→ **INSTRUCTIONS TO FOLLOW**
For this exercise, output the line containing "Privacy Policy (419, 2500)" and all lines after it to the end of the records, exactly, with no other content.

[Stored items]
※ ※ ※

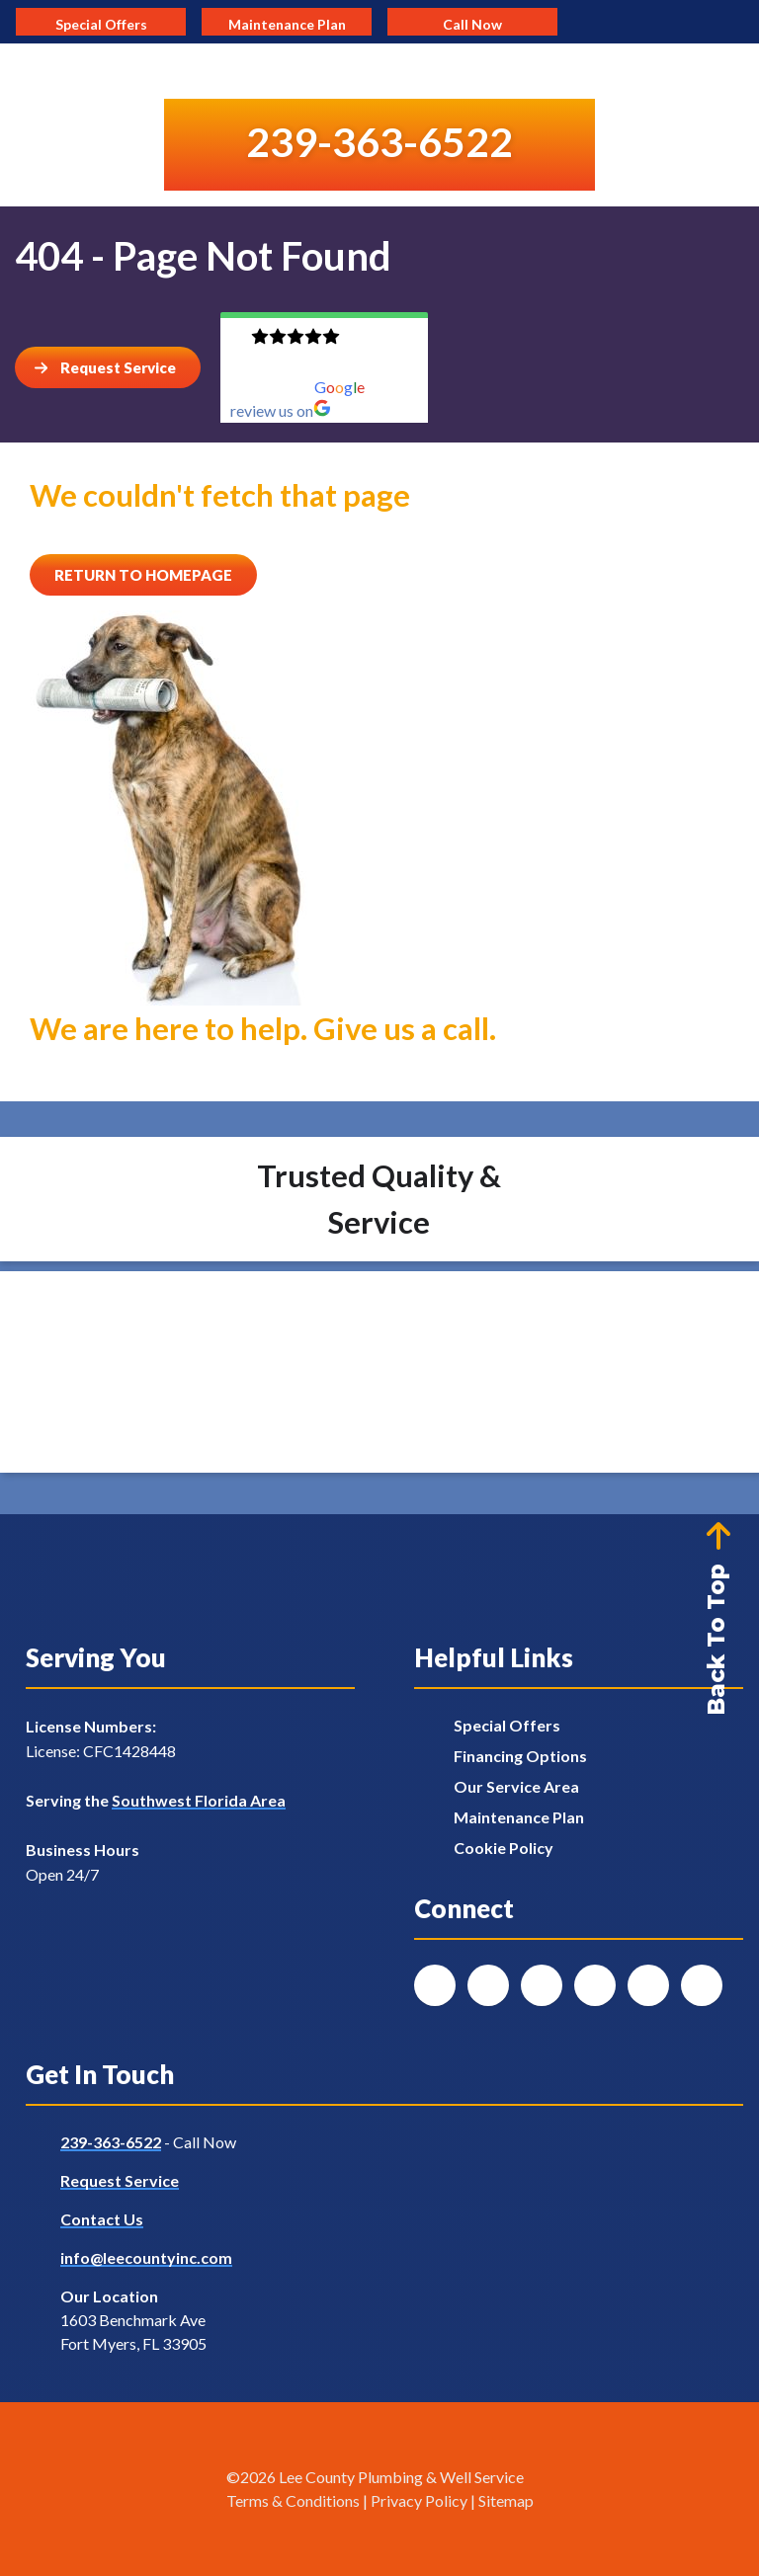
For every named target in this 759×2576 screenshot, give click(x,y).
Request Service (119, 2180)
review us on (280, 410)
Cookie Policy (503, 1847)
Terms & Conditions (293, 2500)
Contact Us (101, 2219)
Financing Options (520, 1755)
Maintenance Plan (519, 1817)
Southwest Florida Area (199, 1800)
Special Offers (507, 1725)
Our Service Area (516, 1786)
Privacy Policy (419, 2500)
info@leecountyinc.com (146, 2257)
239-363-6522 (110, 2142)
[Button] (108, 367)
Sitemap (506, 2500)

※ ※ ※

→ **ANSWER FOR THIS EXERCISE**
Privacy Policy (419, 2500)
info@leecountyinc.com (146, 2257)
239-363-6522 (110, 2142)
[Button] (108, 367)
Sitemap (506, 2500)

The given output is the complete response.